Zwei Lastwagen aus der Schweiz haben die Baustelle der ESS in Lund nun erreicht. Enthalten war die erste Hälfte des Selene-Optik-Trägers. Die zweite folgt laut Plan zwischen März und Mai 2022. Sven Schütz und Alessandra Luchini kümmern sich vor Ort um den Einbau. Die Optik ist mit Mess- und Einstellrobotern ausgestattet, sodass sie sich innerhalb der Sicherheitsabschirmungen fernsteuern lässt. Denn in der Anlage herrscht Vakuum und der Neutronenstrahl ist zu stark für direkte Eingriffe. Vollständig integriert sein soll die Optik Ende 2022, 2024 soll ESTIA als eines der ersten Instrumente der ESS den Betrieb aufnehmen.
Präzisionsarbeit trotz Pandemie
Die frühzeitige Einrichtung des Instruments dient nicht zuletzt ihrer Präzision: Die ESS steht auf einem komplexen Fundament aus Betonsäulen, das sich mit der Zeit erst setzt. Wenn der Selene-Optik-Träger früh genug installiert wird, setzt er sich quasi mit, und die Genauigkeit ist nachher umso grösser. «Dass die ersten Teile so zeitig geliefert wurden, war eine logistische Meisterleistung, die vor allem Artur Glavic, Alessandra Luchini und Sven Schütz vollbracht haben», sagt Marc Janoschek.

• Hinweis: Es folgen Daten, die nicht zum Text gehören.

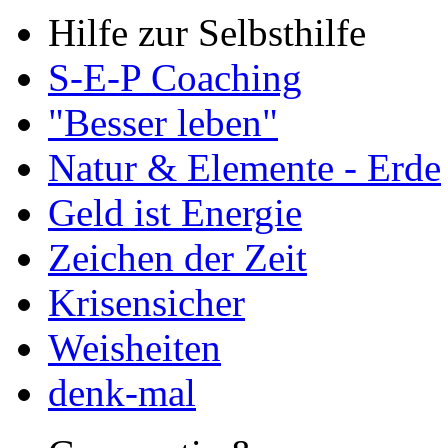
Hilfe zur Selbsthilfe
S-E-P Coaching
"Besser leben"
Natur & Elemente - Erde
Geld ist Energie
Zeichen der Zeit
Krisensicher
Weisheiten
denk-mal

Doch der Aufwand lohnt. ESTIA im Speziellen und die ESS allgemein werden auch die Schweizer Forschung voranbringen. Insgesamt beteiligt sich daher das Schweizer Staatssekretariat für Bildung, Forschung und Innovation mit 64,5 Millionen Euro beziehungsweise 3,5 Prozent an den Baukosten der ESS, die bei über 1,8 Milliarden Euro liegen. Der Betrieb beläuft sich zusätzlich auf rund 800 Millionen Euro bis 2026 und ab dann im Vollbetrieb auf rund 140 Millionen pro Jahr. Auch daran wird sich die Schweiz mit knapp 4 Prozent beteiligen. «Dabei geht es nicht nur darum, den Betrieb einer solch komplexen Anlage mit unserem Knowhow mit zu ermöglichen», sagt Marc Janoschek. „Ausserdem will die Schweiz natürlich ihren klügsten Köpfen den Zugang zu dieser weltweit einzigartigen Grossforschungsanlage ermöglichen, damit sie auch weiterhin weltweite Spitzenforschung leisten können.»